(Source data)
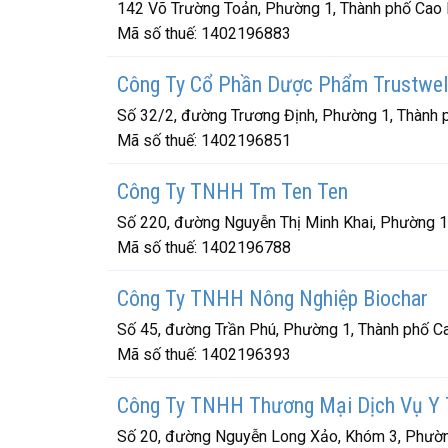
142 Võ Trường Toản, Phường 1, Thành phố Cao 
Mã số thuế:
1402196883
Công Ty Cổ Phần Dược Phẩm Trustwel
Số 32/2, đường Trương Định, Phường 1, Thành 
Mã số thuế:
1402196851
Công Ty TNHH Tm Ten Ten
Số 220, đường Nguyễn Thị Minh Khai, Phường 1
Mã số thuế:
1402196788
Công Ty TNHH Nông Nghiệp Biochar
Số 45, đường Trần Phú, Phường 1, Thành phố C
Mã số thuế:
1402196393
Công Ty TNHH Thương Mại Dịch Vụ Y 
Số 20, đường Nguyễn Long Xảo, Khóm 3, Phườn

Work instructions: Output only the lines from the one that contains "Công Ty TNHH Thương Mại Dịch Vụ Y" through the last line of the data above, each restated exactly.

Exercise output:
Công Ty TNHH Thương Mại Dịch Vụ Y 
Số 20, đường Nguyễn Long Xảo, Khóm 3, Phườn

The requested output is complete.